> [Exercise prompt]: Every entry that follows must be written out exactly, apart from its pictures.

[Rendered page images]
━━━━━━━━━━━━━━━━

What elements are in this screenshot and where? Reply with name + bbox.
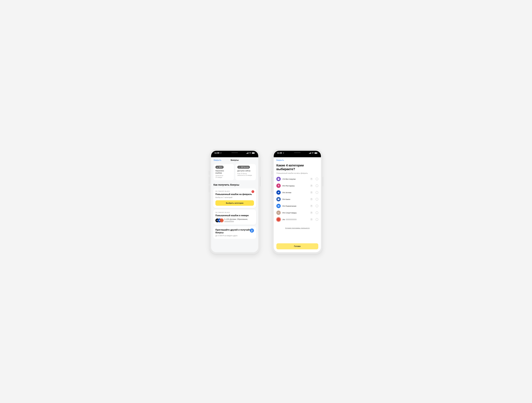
gear-icon [239, 166, 240, 168]
category-row[interactable]: 5% Аптеки? [276, 189, 318, 196]
help-icon[interactable]: ? [310, 211, 313, 214]
svg-rect-5 [252, 153, 254, 154]
blurred-icon [220, 218, 224, 222]
location-icon [220, 152, 222, 154]
invite-card[interactable]: Приглашайте друзей и получайте бонусы До… [213, 226, 256, 239]
svg-point-8 [251, 230, 252, 230]
invite-sub: До 5 000 ₽ за каждого друга [215, 235, 254, 237]
how-to-header: Как получить бонусы [211, 182, 258, 187]
status-bar: 11:00 [274, 151, 321, 157]
category-label: 5% Рестораны [282, 185, 308, 187]
category-radio[interactable] [316, 218, 318, 221]
close-button[interactable]: Закрыть [214, 159, 221, 161]
help-icon[interactable]: ? [310, 178, 313, 180]
crown-icon [217, 166, 218, 168]
category-label: 5% Развлечения [282, 205, 308, 207]
invite-title: Приглашайте друзей и получайте бонусы [215, 229, 254, 234]
points-pill: 238 баллов [237, 166, 250, 169]
categories-sub: Повышенный кэшбэк на весь февраль [274, 172, 321, 176]
wifi-icon [249, 152, 251, 154]
blur-icon [276, 217, 281, 222]
promo-feb-title: Повышенный кэшбэк на февраль [215, 193, 254, 196]
svg-rect-15 [317, 153, 317, 154]
svg-rect-16 [278, 192, 279, 193]
svg-rect-14 [315, 153, 317, 154]
cashback-card[interactable]: 595 ₽ Накоплено кэшбэка Зачислится 25 ян… [214, 164, 234, 180]
svg-rect-1 [247, 153, 247, 154]
categories-heading: Какие 4 категории выбираете? [274, 163, 321, 172]
category-radio[interactable] [316, 205, 318, 207]
book-icon [276, 197, 281, 201]
category-row[interactable]: 3% ? [276, 216, 318, 223]
category-row[interactable]: 5% Развлечения? [276, 203, 318, 209]
status-time: 11:00 [215, 152, 219, 154]
svg-rect-12 [311, 152, 311, 154]
cashback-pill: 595 ₽ [215, 166, 224, 169]
status-bar: 11:00 [211, 151, 258, 157]
points-label: Доступно сейчас [237, 170, 254, 172]
category-label: 5% Спорттовары [282, 212, 308, 214]
food-icon [276, 184, 281, 188]
svg-rect-17 [278, 206, 279, 207]
points-sub: Еще 24 балла зачислится 26 января [237, 173, 254, 176]
pill-icon [276, 190, 281, 195]
svg-rect-3 [248, 152, 248, 154]
ticket-icon [276, 204, 281, 208]
svg-rect-11 [310, 153, 310, 154]
promo-jan-card[interactable]: ПО TINKOFF BLACK Повышенный кэшбэк в янв… [213, 210, 256, 225]
choose-categories-button[interactable]: Выбрать категории [215, 200, 254, 206]
promo-jan-eyebrow: ПО TINKOFF BLACK [215, 212, 254, 213]
close-button[interactable]: Закрыть [276, 159, 284, 161]
page-title: Бонусы [231, 159, 239, 161]
navbar: Закрыть [274, 157, 321, 163]
svg-point-19 [279, 206, 279, 206]
category-radio[interactable] [316, 184, 318, 187]
svg-rect-10 [310, 153, 310, 154]
category-radio[interactable] [316, 191, 318, 194]
blurred-text [286, 219, 297, 220]
done-button[interactable]: Готово [276, 243, 318, 249]
promo-jan-title: Повышенный кэшбэк в январе [215, 214, 254, 217]
navbar: Закрыть Бонусы [211, 157, 258, 163]
category-label: 5% Аптеки [282, 192, 308, 193]
shoe-icon [276, 211, 281, 215]
category-label: 1% Все покупки [282, 178, 308, 180]
help-icon[interactable]: ? [310, 191, 313, 194]
wifi-icon [312, 152, 314, 154]
category-row[interactable]: 5% Книги? [276, 196, 318, 203]
help-icon[interactable]: ? [310, 198, 313, 200]
svg-point-18 [278, 206, 278, 206]
terms-link[interactable]: Условия программы лояльности [274, 227, 321, 229]
help-icon[interactable]: ? [310, 205, 313, 207]
device-right: 11:00 Закрыть Какие 4 категории выбирает… [272, 149, 323, 254]
svg-rect-6 [255, 153, 255, 154]
person-icon [250, 229, 254, 233]
category-radio[interactable] [316, 198, 318, 200]
cashback-sub: Зачислится 25 января [215, 175, 232, 178]
promo-jan-icons [215, 218, 223, 222]
help-icon[interactable]: ? [310, 218, 313, 221]
category-radio[interactable] [316, 178, 318, 180]
location-icon [283, 152, 284, 154]
category-radio[interactable] [316, 211, 318, 214]
help-icon[interactable]: ? [310, 184, 313, 187]
category-row[interactable]: 1% Все покупки? [276, 176, 318, 182]
bag-icon [276, 177, 281, 181]
points-card[interactable]: 238 баллов Доступно сейчас Еще 24 балла … [235, 164, 256, 180]
category-label: 5% Книги [282, 198, 308, 200]
status-time: 11:00 [277, 152, 282, 154]
promo-feb-badge: 1 [252, 190, 254, 193]
promo-feb-eyebrow: ПО TINKOFF BLACK [215, 191, 254, 192]
promo-feb-sub: Выбор из 7 категорий [215, 196, 254, 198]
cashback-label: Накоплено кэшбэка [215, 170, 232, 174]
category-row[interactable]: 5% Рестораны? [276, 182, 318, 189]
battery-icon [314, 152, 317, 154]
category-row[interactable]: 5% Спорттовары? [276, 209, 318, 216]
promo-jan-desc: 3–10% Долями, Образование, [224, 218, 254, 223]
battery-icon [252, 152, 255, 154]
promo-feb-card[interactable]: ПО TINKOFF BLACK 1 Повышенный кэшбэк на … [213, 188, 256, 208]
blurred-text [224, 221, 234, 222]
category-label: 3% [282, 218, 308, 221]
device-left: 11:00 Закрыть Бонусы [209, 149, 260, 254]
svg-rect-2 [247, 153, 248, 154]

━━━━━━━━━━━━━━━━

> [Completed exercise]:
What elements are in this screenshot and where? Reply with name + bbox.
gear-icon [239, 166, 240, 168]
category-row[interactable]: 5% Аптеки? [276, 189, 318, 196]
help-icon[interactable]: ? [310, 211, 313, 214]
svg-rect-5 [252, 153, 254, 154]
blurred-icon [220, 218, 224, 222]
location-icon [220, 152, 222, 154]
invite-card[interactable]: Приглашайте друзей и получайте бонусы До… [213, 226, 256, 239]
svg-point-8 [251, 230, 252, 230]
invite-sub: До 5 000 ₽ за каждого друга [215, 235, 254, 237]
how-to-header: Как получить бонусы [211, 182, 258, 187]
status-bar: 11:00 [274, 151, 321, 157]
category-label: 5% Рестораны [282, 185, 308, 187]
category-radio[interactable] [316, 218, 318, 221]
close-button[interactable]: Закрыть [214, 159, 221, 161]
help-icon[interactable]: ? [310, 178, 313, 180]
crown-icon [217, 166, 218, 168]
category-label: 5% Развлечения [282, 205, 308, 207]
invite-title: Приглашайте друзей и получайте бонусы [215, 229, 254, 234]
points-pill: 238 баллов [237, 166, 250, 169]
categories-sub: Повышенный кэшбэк на весь февраль [274, 172, 321, 176]
wifi-icon [249, 152, 251, 154]
blur-icon [276, 217, 281, 222]
promo-feb-title: Повышенный кэшбэк на февраль [215, 193, 254, 196]
svg-rect-15 [317, 153, 317, 154]
svg-rect-16 [278, 192, 279, 193]
svg-rect-14 [315, 153, 317, 154]
cashback-card[interactable]: 595 ₽ Накоплено кэшбэка Зачислится 25 ян… [214, 164, 234, 180]
svg-rect-1 [247, 153, 247, 154]
categories-heading: Какие 4 категории выбираете? [274, 163, 321, 172]
category-radio[interactable] [316, 205, 318, 207]
book-icon [276, 197, 281, 201]
category-row[interactable]: 3% ? [276, 216, 318, 223]
category-row[interactable]: 5% Развлечения? [276, 203, 318, 209]
status-time: 11:00 [215, 152, 219, 154]
svg-rect-12 [311, 152, 311, 154]
cashback-pill: 595 ₽ [215, 166, 224, 169]
status-bar: 11:00 [211, 151, 258, 157]
points-label: Доступно сейчас [237, 170, 254, 172]
category-label: 5% Спорттовары [282, 212, 308, 214]
food-icon [276, 184, 281, 188]
svg-rect-17 [278, 206, 279, 207]
points-sub: Еще 24 балла зачислится 26 января [237, 173, 254, 176]
pill-icon [276, 190, 281, 195]
svg-rect-3 [248, 152, 248, 154]
ticket-icon [276, 204, 281, 208]
svg-rect-11 [310, 153, 310, 154]
promo-jan-card[interactable]: ПО TINKOFF BLACK Повышенный кэшбэк в янв… [213, 210, 256, 225]
choose-categories-button[interactable]: Выбрать категории [215, 200, 254, 206]
promo-jan-eyebrow: ПО TINKOFF BLACK [215, 212, 254, 213]
close-button[interactable]: Закрыть [276, 159, 284, 161]
page-title: Бонусы [231, 159, 239, 161]
navbar: Закрыть [274, 157, 321, 163]
svg-point-19 [279, 206, 279, 206]
category-radio[interactable] [316, 184, 318, 187]
svg-rect-10 [310, 153, 310, 154]
category-radio[interactable] [316, 191, 318, 194]
blurred-text [286, 219, 297, 220]
done-button[interactable]: Готово [276, 243, 318, 249]
promo-jan-title: Повышенный кэшбэк в январе [215, 214, 254, 217]
navbar: Закрыть Бонусы [211, 157, 258, 163]
category-label: 5% Аптеки [282, 192, 308, 193]
shoe-icon [276, 211, 281, 215]
category-label: 1% Все покупки [282, 178, 308, 180]
help-icon[interactable]: ? [310, 191, 313, 194]
wifi-icon [312, 152, 314, 154]
category-row[interactable]: 5% Книги? [276, 196, 318, 203]
help-icon[interactable]: ? [310, 198, 313, 200]
svg-point-18 [278, 206, 278, 206]
terms-link[interactable]: Условия программы лояльности [274, 227, 321, 229]
help-icon[interactable]: ? [310, 205, 313, 207]
device-right: 11:00 Закрыть Какие 4 категории выбирает… [272, 149, 323, 254]
svg-rect-6 [255, 153, 255, 154]
person-icon [250, 229, 254, 233]
category-radio[interactable] [316, 198, 318, 200]
cashback-sub: Зачислится 25 января [215, 175, 232, 178]
promo-jan-icons [215, 218, 223, 222]
help-icon[interactable]: ? [310, 218, 313, 221]
category-radio[interactable] [316, 178, 318, 180]
location-icon [283, 152, 284, 154]
category-radio[interactable] [316, 211, 318, 214]
help-icon[interactable]: ? [310, 184, 313, 187]
category-row[interactable]: 1% Все покупки? [276, 176, 318, 182]
bag-icon [276, 177, 281, 181]
points-card[interactable]: 238 баллов Доступно сейчас Еще 24 балла … [235, 164, 256, 180]
category-label: 5% Книги [282, 198, 308, 200]
status-time: 11:00 [277, 152, 282, 154]
promo-feb-badge: 1 [252, 190, 254, 193]
promo-feb-eyebrow: ПО TINKOFF BLACK [215, 191, 254, 192]
promo-feb-sub: Выбор из 7 категорий [215, 196, 254, 198]
cashback-label: Накоплено кэшбэка [215, 170, 232, 174]
category-row[interactable]: 5% Рестораны? [276, 182, 318, 189]
battery-icon [314, 152, 317, 154]
category-row[interactable]: 5% Спорттовары? [276, 209, 318, 216]
promo-jan-desc: 3–10% Долями, Образование, [224, 218, 254, 223]
battery-icon [252, 152, 255, 154]
promo-feb-card[interactable]: ПО TINKOFF BLACK 1 Повышенный кэшбэк на … [213, 188, 256, 208]
blurred-text [224, 221, 234, 222]
category-label: 3% [282, 218, 308, 221]
device-left: 11:00 Закрыть Бонусы [209, 149, 260, 254]
svg-rect-2 [247, 153, 248, 154]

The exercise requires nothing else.